* What is required *
Using the data that follows, say how many lines contain the word "Como", giving the number by itself.

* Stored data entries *
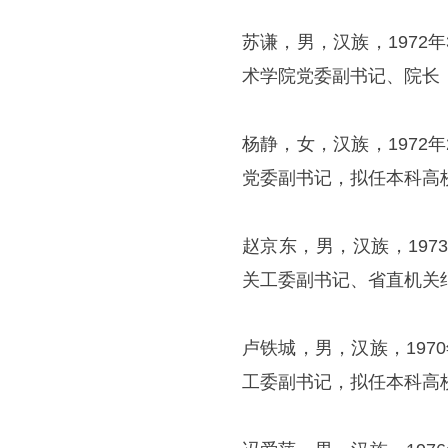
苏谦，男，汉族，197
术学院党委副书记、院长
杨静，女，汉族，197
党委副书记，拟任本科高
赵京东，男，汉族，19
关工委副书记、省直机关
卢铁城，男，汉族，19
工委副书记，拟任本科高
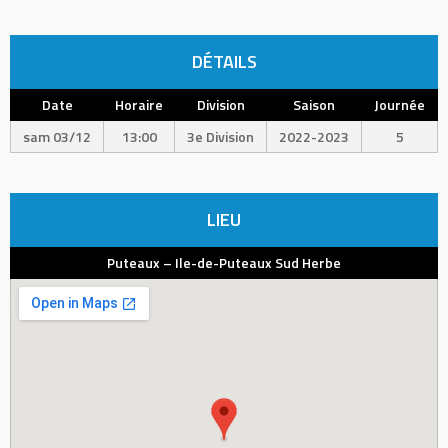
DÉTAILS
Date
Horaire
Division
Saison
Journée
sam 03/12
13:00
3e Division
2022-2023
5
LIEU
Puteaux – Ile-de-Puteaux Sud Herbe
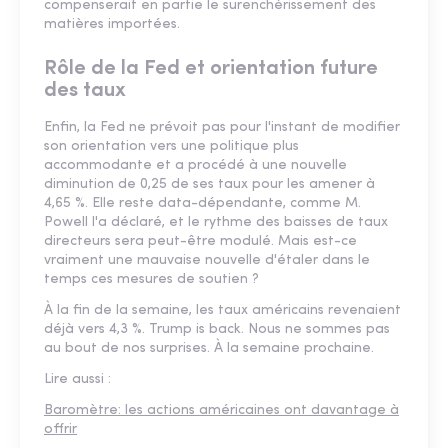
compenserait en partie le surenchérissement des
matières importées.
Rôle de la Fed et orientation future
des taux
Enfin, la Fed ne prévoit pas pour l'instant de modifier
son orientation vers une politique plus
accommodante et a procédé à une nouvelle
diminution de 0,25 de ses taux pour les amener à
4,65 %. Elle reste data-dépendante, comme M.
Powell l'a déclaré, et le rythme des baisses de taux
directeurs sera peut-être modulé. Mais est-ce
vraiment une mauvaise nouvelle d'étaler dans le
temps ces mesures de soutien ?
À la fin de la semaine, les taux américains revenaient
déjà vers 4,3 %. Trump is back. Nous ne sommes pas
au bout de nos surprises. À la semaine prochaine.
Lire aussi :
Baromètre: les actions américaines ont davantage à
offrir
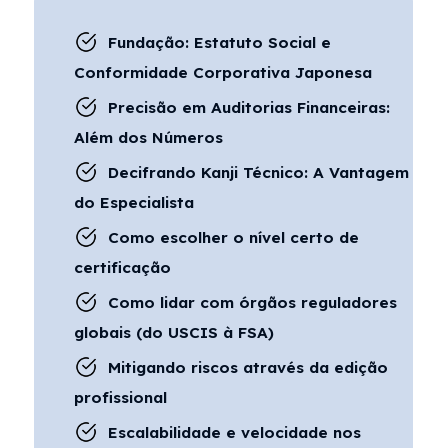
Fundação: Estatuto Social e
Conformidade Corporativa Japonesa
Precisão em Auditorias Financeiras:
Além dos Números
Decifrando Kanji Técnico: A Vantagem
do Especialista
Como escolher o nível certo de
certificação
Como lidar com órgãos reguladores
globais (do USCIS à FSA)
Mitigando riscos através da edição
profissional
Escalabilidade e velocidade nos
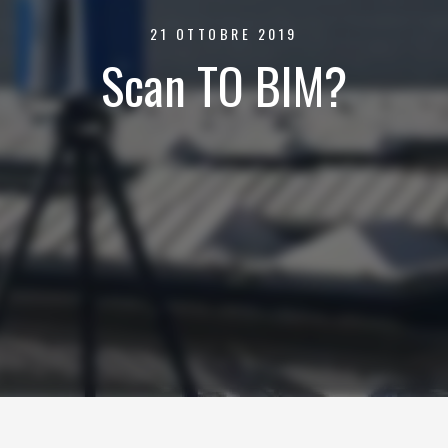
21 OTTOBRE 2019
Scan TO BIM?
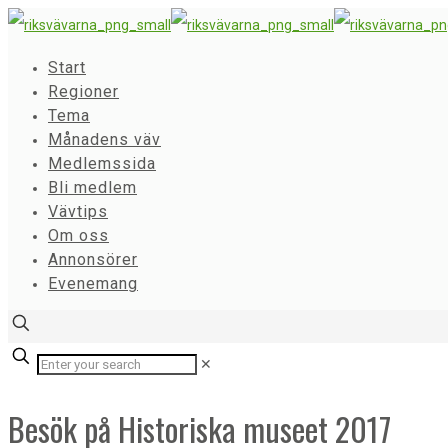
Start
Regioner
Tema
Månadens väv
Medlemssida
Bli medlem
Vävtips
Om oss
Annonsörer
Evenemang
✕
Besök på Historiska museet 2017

* Task output *
2